- Opening Delimiter -

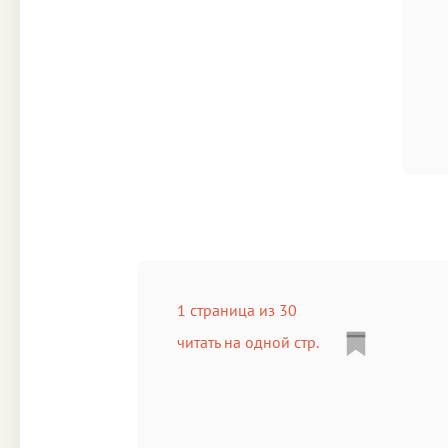
1 страница из 30
читать на одной стр.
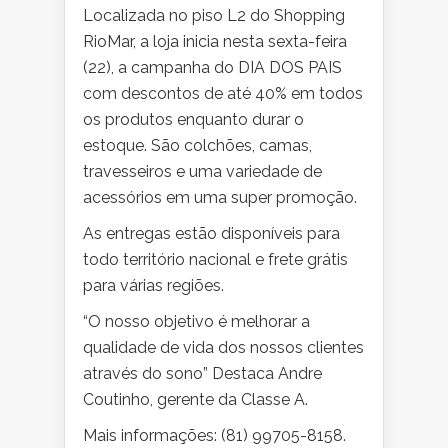
Localizada no piso L2 do Shopping
RioMar, a loja inicia nesta sexta-feira
(22), a campanha do DIA DOS PAIS
com descontos de até 40% em todos
os produtos enquanto durar o
estoque. São colchões, camas,
travesseiros e uma variedade de
acessórios em uma super promoção.
As entregas estão disponíveis para
todo território nacional e frete grátis
para várias regiões.
“O nosso objetivo é melhorar a
qualidade de vida dos nossos clientes
através do sono” Destaca Andre
Coutinho, gerente da Classe A.
Mais informações: (81) 99705-8158.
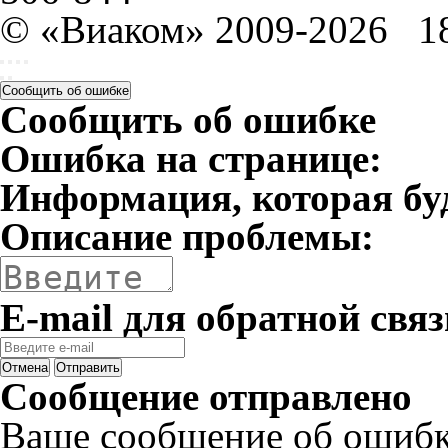
© «Виаком» 2009-2026
1
Сообщить об ошибке
Сообщить об ошибке
Ошибка на странице:
Информация, которая бу
Описание проблемы:
E-mail для обратной связ
Отмена
Отправить
Сообщение отправлено
Ваше сообщение об ошибк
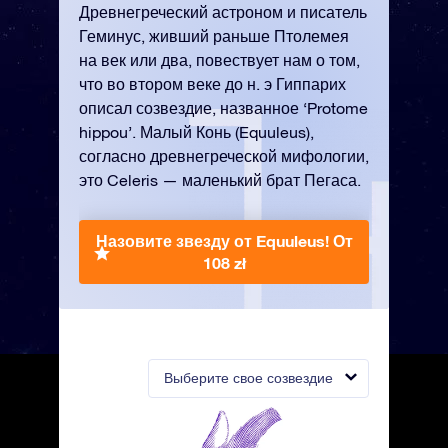
Древнегреческий астроном и писатель
Геминус, живший раньше Птолемея
на век или два, повествует нам о том,
что во втором веке до н. э Гиппарих
описал созвездие, названное ‘Protome
hippou’. Малый Конь (Equuleus),
согласно древнегреческой мифологии,
это Celeris — маленький брат Пегаса.
Назовите звезду от Equuleus!
От
108 zł
Выберите свое созвездие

- Closing Delimiter -

Only a number should be returned: the count of lines above that include "para".

▶ _Result below_
2